Supplied records:
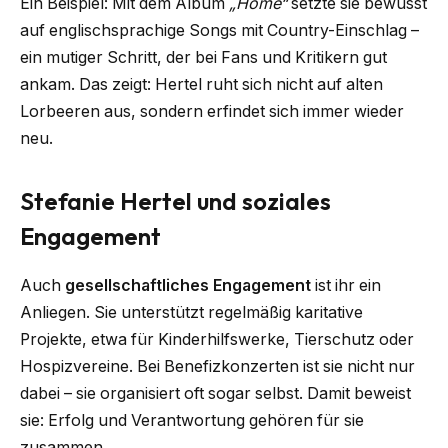
Ein Beispiel: Mit dem Album
„Home“
setzte sie bewusst
auf englischsprachige Songs mit Country-Einschlag –
ein mutiger Schritt, der bei Fans und Kritikern gut
ankam. Das zeigt: Hertel ruht sich nicht auf alten
Lorbeeren aus, sondern erfindet sich immer wieder
neu.
Stefanie Hertel und soziales
Engagement
Auch
gesellschaftliches Engagement
ist ihr ein
Anliegen. Sie unterstützt regelmäßig karitative
Projekte, etwa für Kinderhilfswerke, Tierschutz oder
Hospizvereine. Bei Benefizkonzerten ist sie nicht nur
dabei – sie organisiert oft sogar selbst. Damit beweist
sie: Erfolg und Verantwortung gehören für sie
zusammen.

Task to carry out: Taking the material above, extract exactly and only the lines from the line with "auf englischsprachige Songs" to the line with "gesellschaftliches Engagement", inclusive of both.

Output of the task:
auf englischsprachige Songs mit Country-Einschlag –
ein mutiger Schritt, der bei Fans und Kritikern gut
ankam. Das zeigt: Hertel ruht sich nicht auf alten
Lorbeeren aus, sondern erfindet sich immer wieder
neu.
Stefanie Hertel und soziales
Engagement
Auch
gesellschaftliches Engagement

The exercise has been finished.